SARKO ET SA GUEST STAR - Ce lundi matin, c’est encore Sarkozy qui fait l’actualité politique avec l’université d’été de l’UMP qui s’est déroulée à Marseille durant le week-end. Encore que… Comme le fait remarquer le gratuit « Métro », Ségolène Royal est apparue en « guest star ». « Paradoxalement, écrit Alexandre Zalezwski, c’est Ségolène Royal qui a sans doute été, par le biais d’attaques répétées [contre elle], l’autre vedette de l’université d’été de l’UMP (…).
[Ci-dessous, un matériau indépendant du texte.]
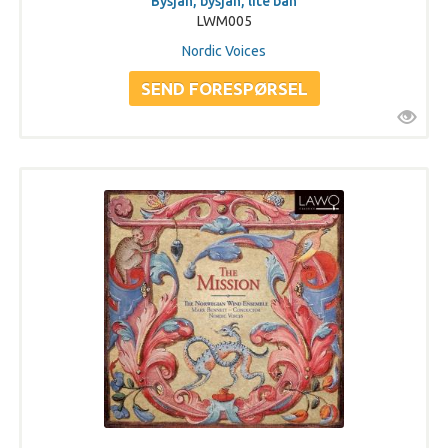
Bysjan, bysjan, lite bån
LWM005
Nordic Voices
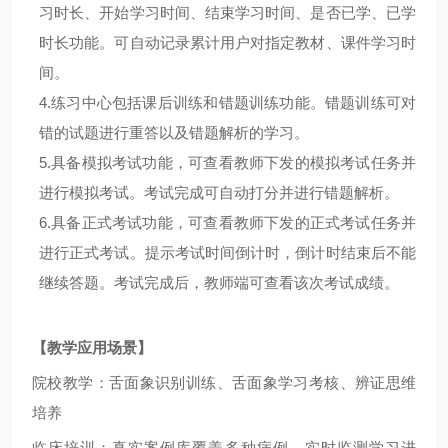
习时长、开始学习时间、结束学习时间、是否已学、已学
时长功能。可自动记录累计用户对指定教材、课件学习时
间。
4.
练习中心包括课后训练和错题训练功能。错题训练可对
错的试题进行重答以及错题解析的学习。
5.
具备模拟考试功能，可查看教师下发的模拟考试任务并
进行模拟考试。考试完成可自动打分并进行错题解析。
6.
具备正式考试功能，可查看教师下发的正式考试任务并
进行正式考试。提示考试时间倒计时，倒计时结束后不能
继续答题。考试完成后，教师端可查看该次考试成绩。
【教学应用场景】
院校教学：
舌面象识别训练
、
舌面象学习考核、辨证思维
培养
临床培训：真实案例库覆盖多种病例、实时监测学习进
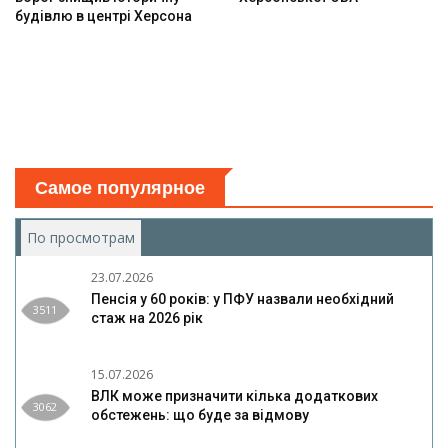
будівлю в центрі Херсона
Самое популярное
По просмотрам
(активная вкладка)
23.07.2026
Пенсія у 60 років: у ПФУ назвали необхідний
3511
стаж на 2026 рік
15.07.2026
ВЛК може призначити кілька додаткових
3062
обстежень: що буде за відмову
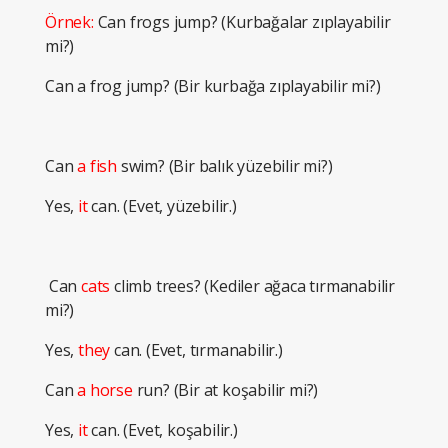
Örnek:
Can frogs jump? (Kurbağalar zıplayabilir
mi?)
Can a frog jump? (Bir kurbağa zıplayabilir mi?)
Can
a fish
swim? (Bir balık yüzebilir mi?)
Yes,
it
can. (Evet, yüzebilir.)
Can
cats
climb trees? (Kediler ağaca tırmanabilir
mi?)
Yes,
they
can. (Evet, tırmanabilir.)
Can
a horse
run? (Bir at koşabilir mi?)
Yes,
it
can. (Evet, koşabilir.)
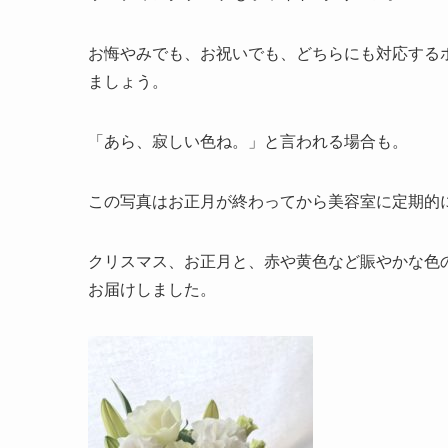
お悔やみでも、お祝いでも、どちらにも対応する
ましょう。
「あら、寂しい色ね。」と言われる場合も。
この写真はお正月が終わってから美容室に定期的
クリスマス、お正月と、赤や黄色など賑やかな色
お届けしました。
En fustigeant de la sorte la présidente du Conseil régional Poitou-Charentes, l’UMP la rend ainsi encore plus incontournable pour le duel de 2007 ». Bizarre. Ces propos en rappellent d’autres : ceux de Pierre Mauroy, pas plus tard que la semaine dernière, après l’université du PS. Il prévenait alors les socialistes anti-ségolistes qu’à force de critiquer la candidate à la candidature, ils risquaient fort d’être contre-productifs…
Nous verrons, dans la revue de presse de mardi, comment la presse analyse le discours de « rupture » de Sarkozy, son attitude face aux jeunes et l’effet Doc Gynéco.